Consider this month's column a gift, from our family to yours, a few books to treasure, to curl up with in the grey of winter.
Happy Family Day.
The Bookseller: Mary-Ann Yazedjian, Book Warehouse Main Street (Vancouver)
The Pick: Everything Beautiful Is Not Ruined, by Danielle Younge-Ullman
This is an excellent first novel by Canadian Danielle Younge-Ullman! She has created a realistic story that is still entertaining to read. Ingrid is a conflicted teenager, by turns overly-confident and then sullen. As the reader learns more of her story, we find out the difficulties in her past with her tumultuous relationship with her mother. Told through flashbacks as Ingrid is on a survival camping trip with a group of other "troubled" teens, Ingrid and her mother's heartbreaking story is revealed to us. A beautiful novel about love within an unusual family, about growing up and taking responsibility for yourself, and about the choices that we make in life. Highly recommend for teens who like John Green, Rainbow Rowell, and Jennifer Niven.
The Bookseller: Rebecca Sanger, Blue Heron Books (Uxbridge ON)
The Pick: Juliet's Answer, by Glenn Dixon
Once in a while we all need a reminder that love exists. To find it between the pages of a non-fiction title - between the pages of a novel stemmed out of heartbreak—is too perfect for words. Juliet's Answer reveals more than just science and Shakespeare, it reveals how important and powerful love can be ... with a little help from Juliet.
The Bookseller: Colin Holt, Bolen Books (Victoria, BC)
The Pick: Aqua Vitae, by Glen A. Mofford
In Aqua Vitae, Glen A. Mofford offers a fascinating look at the rich history of drinking establishments in Victoria, BC. From the opening of the first saloon in 1851 through 1917, when prohibition brought everything to a halt, Mofford tours readers from the raunchiness of Johnson street to the high class of the Empress, with a colourful cast of characters and glorious black and white photos. So pour a drink and settle in for a look at the "intoxicating history of Victoria’s watering holes."
The Bookseller: Elizabeth Olson, Galiano Island Books (Galiano Island, BC)

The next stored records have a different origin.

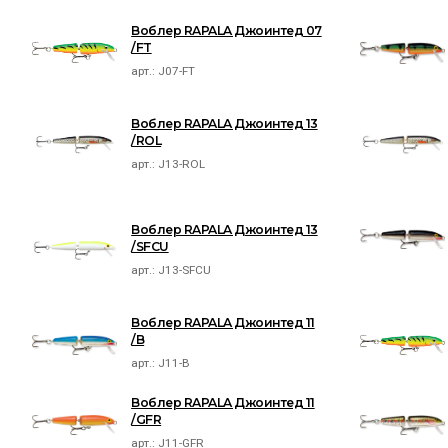
Воблер RAPALA Джоинтед 07
/FT
арт.:
J07-FT
Воблер RAPALA Джоинтед 13
/ROL
арт.:
J13-ROL
Воблер RAPALA Джоинтед 13
/SFCU
арт.:
J13-SFCU
Воблер RAPALA Джоинтед 11
/B
арт.:
J11-B
Воблер RAPALA Джоинтед 11
/GFR
арт.:
J11-GFR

The Pick: The Break, by Katherena Vermette
This emotional and gritty story takes place on the streets of Winnipeg. A very young Métis girl, Emily, is sexually assaulted on a empty BC Hydro lot. The assault is witnessed by the girl's relative, Stella, who must work through her feelings about not only having run out and intervened but also of allowing herself to become cut off from her grandmother and family after marrying a non-Métis. The layers of story, told from the points-of-view of four generations of family members and also the culprit, move at a slow pace, working their way through the grief and healing in a mature way that transcends the brutality of the crime. While the police investigate, there is no blame placed or revenge sought by the family—every member is bent on wanting to move forward together, gathering and watching over the young girl at her hospital bedside and supporting one another. A powerfully written story of family love and forgiveness and showing bountiful beauty amid suffering. An utterly astonishing read. I am so surprised to realize how strongly this book affected my sense of what family really means. The Break has been shortlisted for several awards and has been one of the books chosen for Canada Reads in 2017.